「ビアンカ、お願いします」
ライゼちゃんが首を優しく撫でながら言うとビアンカはそれに答えるようにチロリと赤い舌を出し、背中の大きな翼をゆっくりと動かし始めた。
「皆元気でな。あぁ、ライゼ。料理とても美味かったぞ」
「ありがとうございます。セリーンさんも、どうかお元気で!」
ビアンカが起こした風を全身に受けながら二人の会話を聞き、私は最後何を言おうかと焦って考える。でもすぐに風によって巻き上がった葉や砂ぼこりで目を開けていられなくなる。

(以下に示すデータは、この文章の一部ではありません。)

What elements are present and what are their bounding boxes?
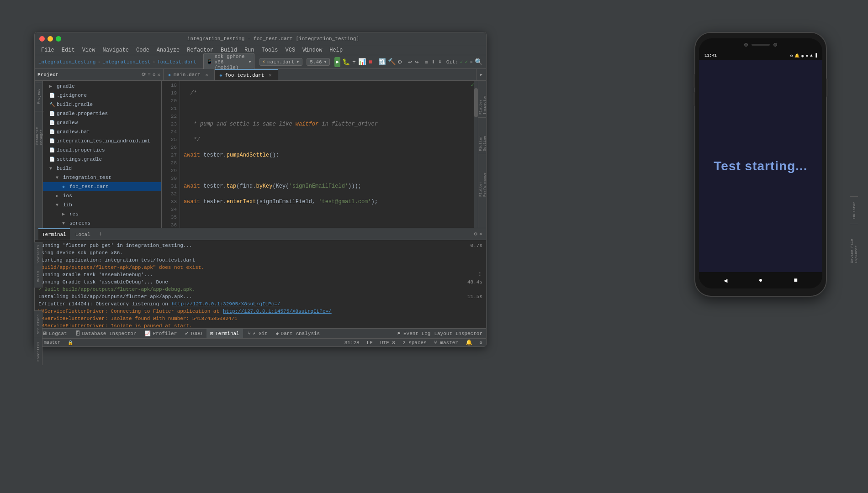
back-button[interactable]: ◀ xyxy=(721,276,730,285)
tree-item-screens[interactable]: ▼ screens xyxy=(43,219,161,228)
status-tab-dart-analysis[interactable]: ◆ Dart Analysis xyxy=(272,329,323,339)
tree-item-settings-gradle[interactable]: 📄 settings.gradle xyxy=(43,155,161,164)
flutter-inspector-panel[interactable]: Flutter Inspector xyxy=(478,81,486,117)
breadcrumb-file[interactable]: foo_test.dart xyxy=(157,59,196,65)
power-button[interactable] xyxy=(826,79,828,97)
breadcrumb-project[interactable]: integration_testing xyxy=(38,59,95,65)
vcs-button[interactable]: ⊞ xyxy=(424,58,429,67)
status-tab-git[interactable]: ⑂ ⚡ Git xyxy=(244,329,271,339)
menu-code[interactable]: Code xyxy=(133,45,152,55)
tree-item-res[interactable]: ▶ res xyxy=(43,210,161,219)
variants-panel[interactable]: Variants xyxy=(34,242,42,265)
tree-item-build-gradle[interactable]: 🔨 build.gradle xyxy=(43,100,161,109)
stop-button[interactable]: ■ xyxy=(368,58,373,67)
menu-tools[interactable]: Tools xyxy=(259,45,281,55)
tree-item-foo-test[interactable]: ◆ foo_test.dart xyxy=(43,182,161,191)
tree-item-build[interactable]: ▼ build xyxy=(43,164,161,173)
minimize-button[interactable] xyxy=(48,36,53,42)
menu-file[interactable]: File xyxy=(38,45,57,55)
menu-navigate[interactable]: Navigate xyxy=(100,45,132,55)
tree-item-gradlew[interactable]: 📄 gradlew xyxy=(43,118,161,127)
emulator-panel[interactable]: Emulator xyxy=(850,196,858,224)
device-file-explorer-panel[interactable]: Device File Explorer xyxy=(850,224,858,265)
tree-item-integration-test[interactable]: ▼ integration_test xyxy=(43,173,161,182)
run-config-dropdown[interactable]: ⚡ main.dart ▾ xyxy=(259,58,303,66)
favorites-panel[interactable]: Favorites xyxy=(34,338,42,365)
build-button[interactable]: 🔨 xyxy=(388,58,396,67)
scrollbar[interactable] xyxy=(474,81,478,228)
sdk-dropdown[interactable]: 📱 sdk gphone x86 (mobile) ▾ xyxy=(203,53,255,71)
observatory-link-2[interactable]: http://127.0.0.1:14575/X8suLrqILPc=/ xyxy=(223,308,332,315)
close-panel-icon[interactable]: ✕ xyxy=(157,72,160,78)
menu-edit[interactable]: Edit xyxy=(59,45,78,55)
collapse-icon[interactable]: ≡ xyxy=(148,72,151,78)
breadcrumb-module[interactable]: integration_test xyxy=(102,59,151,65)
notification-icon[interactable]: 🔔 xyxy=(466,339,472,346)
add-terminal-button[interactable]: + xyxy=(96,228,105,240)
flutter-outline-panel[interactable]: Flutter Outline xyxy=(478,117,486,154)
sync-icon[interactable]: ⟳ xyxy=(142,72,146,78)
sidebar-resource-tab[interactable]: Resource Manager xyxy=(35,111,44,147)
layout-inspector-link[interactable]: Layout Inspector xyxy=(434,331,482,336)
tree-item-lib[interactable]: ▼ lib xyxy=(43,200,161,210)
tree-item-ios[interactable]: ▶ ios xyxy=(43,191,161,200)
status-tab-terminal[interactable]: ⊡ Terminal xyxy=(206,329,243,339)
profile-button[interactable]: 📊 xyxy=(358,58,366,67)
term-tab-terminal[interactable]: Terminal xyxy=(38,228,70,240)
home-button[interactable]: ● xyxy=(756,276,765,285)
menu-window[interactable]: Window xyxy=(300,45,325,55)
settings-icon[interactable]: ⚙ xyxy=(474,231,477,237)
code-area[interactable]: 18 19 20 21 22 23 24 25 26 27 28 29 30 3… xyxy=(162,81,478,228)
zoom-dropdown[interactable]: 5.46 ▾ xyxy=(307,58,330,66)
sidebar-project-tab[interactable]: Project xyxy=(36,83,42,110)
tree-item-local-properties[interactable]: 📄 local.properties xyxy=(43,146,161,155)
volume-down-button[interactable] xyxy=(693,92,695,106)
search-button[interactable]: 🔍 xyxy=(475,58,482,67)
build-panel[interactable]: Build xyxy=(34,265,42,288)
menu-help[interactable]: Help xyxy=(327,45,345,55)
tab-main-dart[interactable]: ◆ main.dart ✕ xyxy=(164,69,215,80)
tree-item-android-iml[interactable]: 📄 integration_testing_android.iml xyxy=(43,136,161,146)
tree-item-gitignore[interactable]: 📄 .gitignore xyxy=(43,91,161,100)
status-tab-logcat[interactable]: 🖥 Logcat xyxy=(38,329,71,339)
tab-close-icon[interactable]: ✕ xyxy=(267,72,273,79)
volume-up-button[interactable] xyxy=(693,74,695,88)
maximize-button[interactable] xyxy=(56,36,61,42)
code-content[interactable]: /* * pump and settle is same like waitfo… xyxy=(180,81,474,228)
indent[interactable]: 2 spaces xyxy=(402,340,427,346)
pull-button[interactable]: ⬇ xyxy=(438,58,443,67)
term-tab-local[interactable]: Local xyxy=(72,228,94,240)
settings-button[interactable]: ⚙ xyxy=(397,58,402,67)
flutter-performance-panel[interactable]: Flutter Performance xyxy=(478,154,486,199)
close-icon[interactable]: ✕ xyxy=(479,231,482,237)
undo-button[interactable]: ↩ xyxy=(408,58,413,67)
encoding[interactable]: UTF-8 xyxy=(380,340,395,346)
settings-icon-status[interactable]: ⚙ xyxy=(480,340,482,346)
status-tab-profiler[interactable]: 📈 Profiler xyxy=(141,329,180,339)
structure-panel[interactable]: Structure xyxy=(34,310,42,338)
tab-close-icon[interactable]: ✕ xyxy=(203,72,210,78)
debug-button[interactable]: 🐛 xyxy=(342,58,350,67)
push-button[interactable]: ⬆ xyxy=(431,58,436,67)
line-ending[interactable]: LF xyxy=(367,340,373,346)
menu-view[interactable]: View xyxy=(79,45,98,55)
coverage-button[interactable]: ☂ xyxy=(352,58,357,67)
redo-button[interactable]: ↪ xyxy=(414,58,419,67)
tree-item-gradle[interactable]: ▶ gradle xyxy=(43,82,161,91)
status-tab-database-inspector[interactable]: 🗄 Database Inspector xyxy=(72,329,140,339)
menu-analyze[interactable]: Analyze xyxy=(154,45,182,55)
recents-button[interactable]: ■ xyxy=(791,276,800,285)
sync-button[interactable]: 🔃 xyxy=(378,58,386,67)
menu-vcs[interactable]: VCS xyxy=(283,45,298,55)
tree-item-gradlew-bat[interactable]: 📄 gradlew.bat xyxy=(43,127,161,136)
tab-foo-test-dart[interactable]: ◆ foo_test.dart ✕ xyxy=(215,69,278,80)
status-tab-todo[interactable]: ✔ TODO xyxy=(181,329,206,339)
settings-icon[interactable]: ⚙ xyxy=(153,72,156,78)
close-button[interactable] xyxy=(39,36,45,42)
event-log-link[interactable]: ⚑ Event Log xyxy=(397,330,431,336)
observatory-link-1[interactable]: http://127.0.0.1:32905/X8suLrqILPc=/ xyxy=(172,300,281,308)
right-panel-toggle[interactable]: ▸ xyxy=(476,69,486,81)
run-button[interactable]: ▶ xyxy=(334,57,340,67)
code-line-18: /* xyxy=(184,89,471,97)
tree-item-gradle-properties[interactable]: 📄 gradle.properties xyxy=(43,109,161,118)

そうこうしているうちにビアンカが地面を離れたのがわかった。
「ら、ライゼちゃん!」
「カノンさん! 本当に、本当にありがとうございました! カノンさんのことは一生忘れません!!」
激しい風音の中聞こえたライゼちゃんの大きな声。
私は思わず涙があふれてくるのを感じながら、大きな声で叫んだ。
「私も! 絶対に忘れない!! ライゼちゃん、皆、元気でね――!!」
――次に目を開けた時、目の前には赤い大空が広がっていた。
そして真下には深く広い森。もうそこにライゼちゃんたちの姿は確認できなかった。
でもその森の向こうに空と同じ赤い色に染まった海と、小さくベレーベントの村が見えた。
そのときふと、この国にはこの赤い色が似合うと思った。
闇の民だなんて呼ばれているけれど、ライゼちゃんの瞳の色と同じ“赤”が、このフェルクレールトの国にはぴったりだと、そう思った。